Dr. Chow is an expert in preclinical and clinical PK/PD, particularly in the development, modeling and analysis of novel drug formulations and drug-delivery systems. Her research has resulted in more than 10 U.S. and international patents, including her co-invention of IV Busulfex® (busulfan), an intravenous conditioning agent for leukemia and cancer patients undergoing blood, bone marrow or stem cell transplantation. Dr. Chow provides PK/PD analysis expertise to the CCPF users.

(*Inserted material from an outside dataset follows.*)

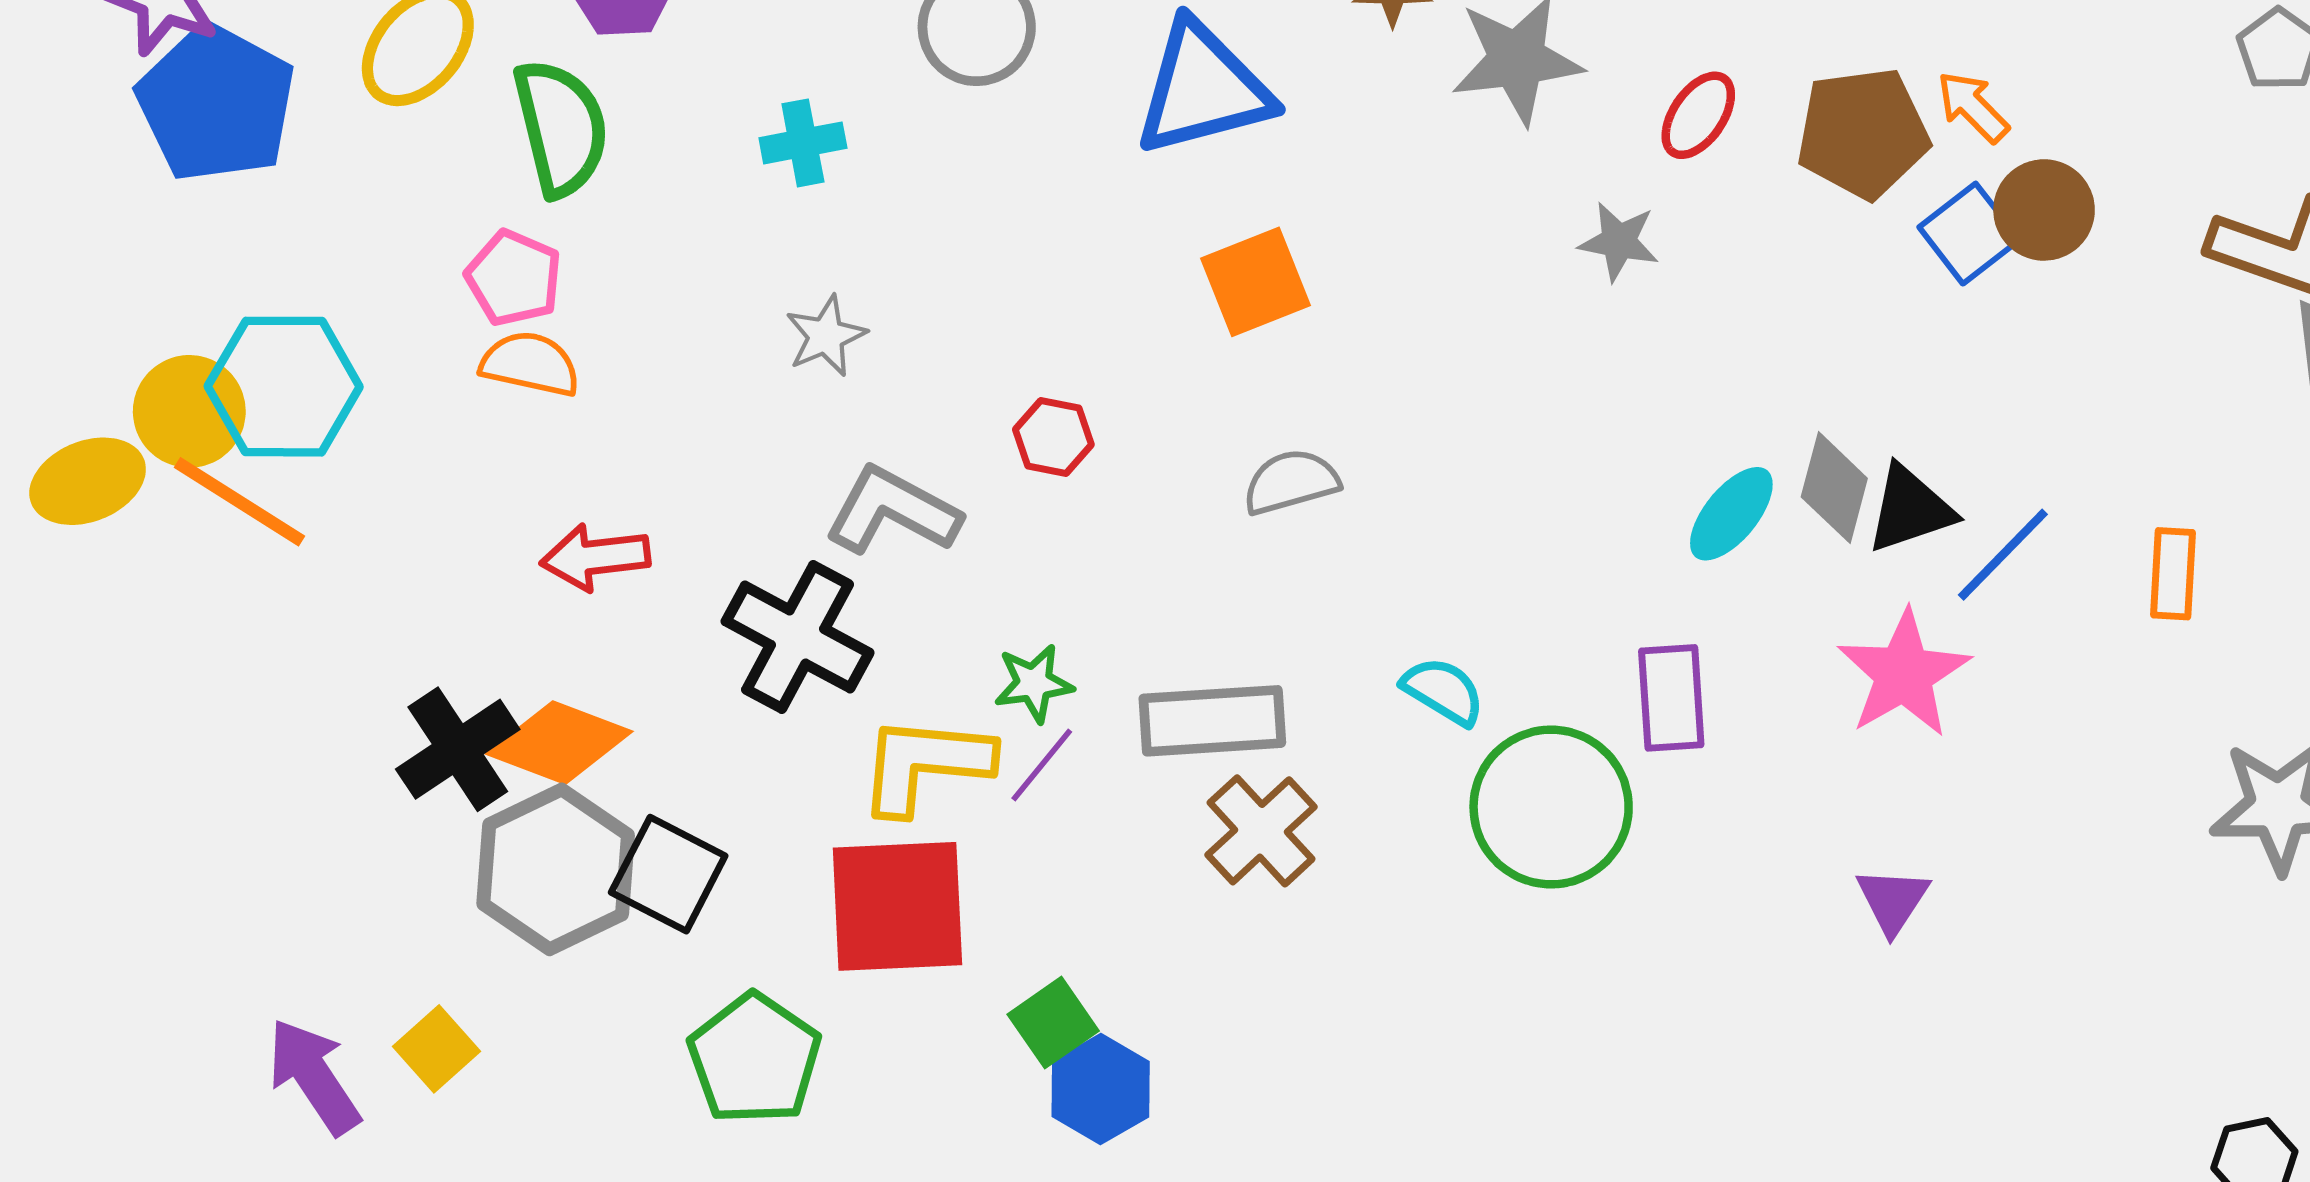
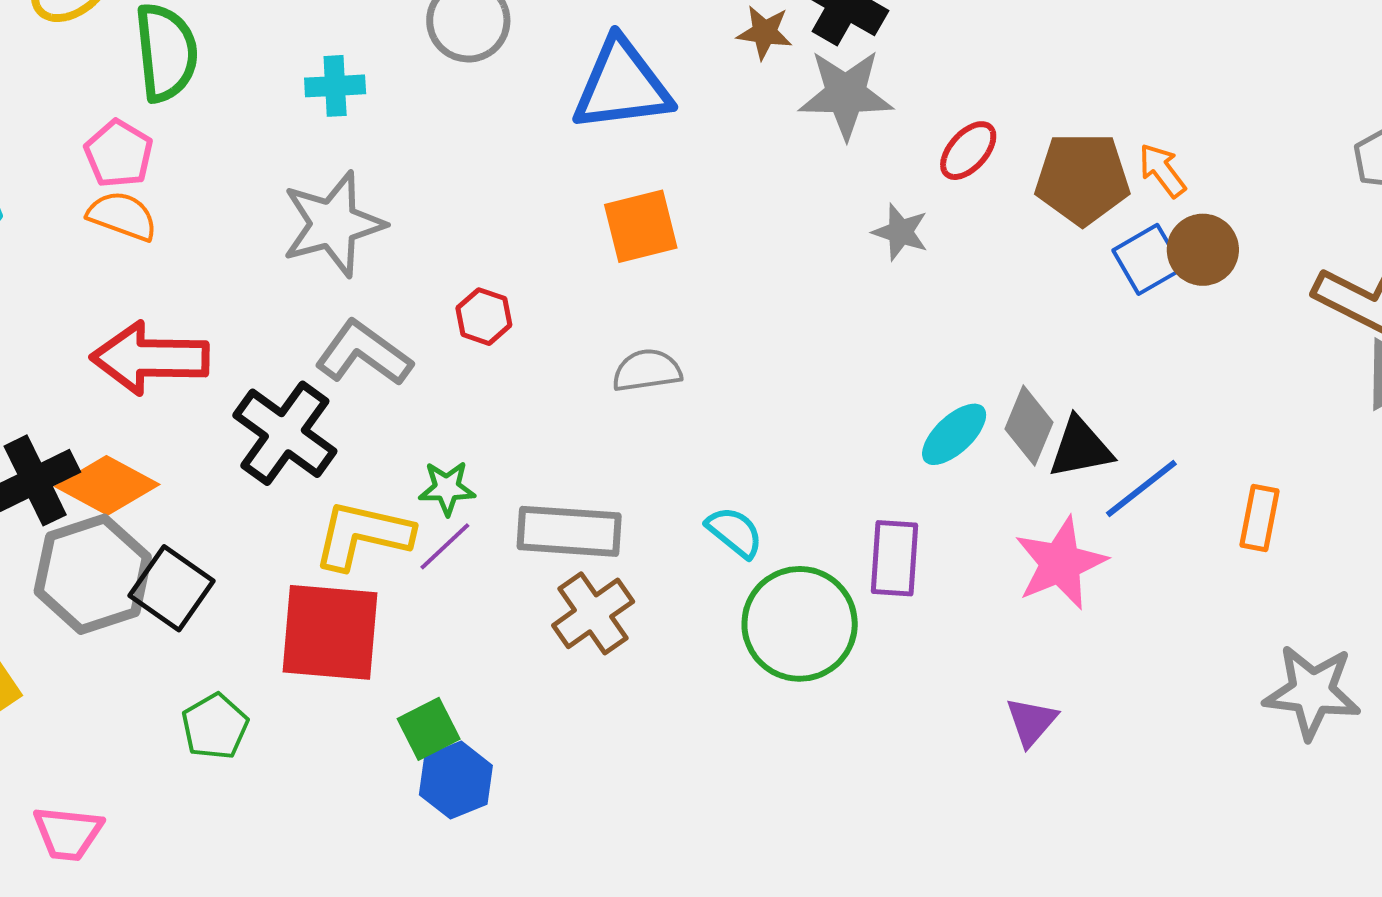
gray star: (826, 336) -> (333, 224), size x1.8
red arrow: (595, 557) -> (150, 358), size x1.5
green pentagon: (755, 1059) -> (215, 726), size x0.7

Omonike Olaleye, Ph.D. MPH.
Interim Associate Provost and Associate Vice President for Research, TSU
Professor of Pharmacology, COPHS, TSU
Dr. Olaleye is an expert in drug discovery with the characterization of multiple promising drug leads and novel assay development. She has rich experience in education and training in biomedical research. Dr. Olaleye is responsible for the education and training component of CCPF in collaboration with Dr. Tomlinson.
Suzanne Tomlinson, Ph.D.
Director of Research Programs for GCC.
Dr. Tomlinson has experience in 1) developing and licensing novel therapeutics 2) developing educational initiatives and curriculum for drug discovery, development, and commercialization, 3) coordinating large conferences, and 4) managing web-based educational resources and core project application systems. Dr. Tomlinson works with Dr. Olaleye to deploy CCPF educational programs.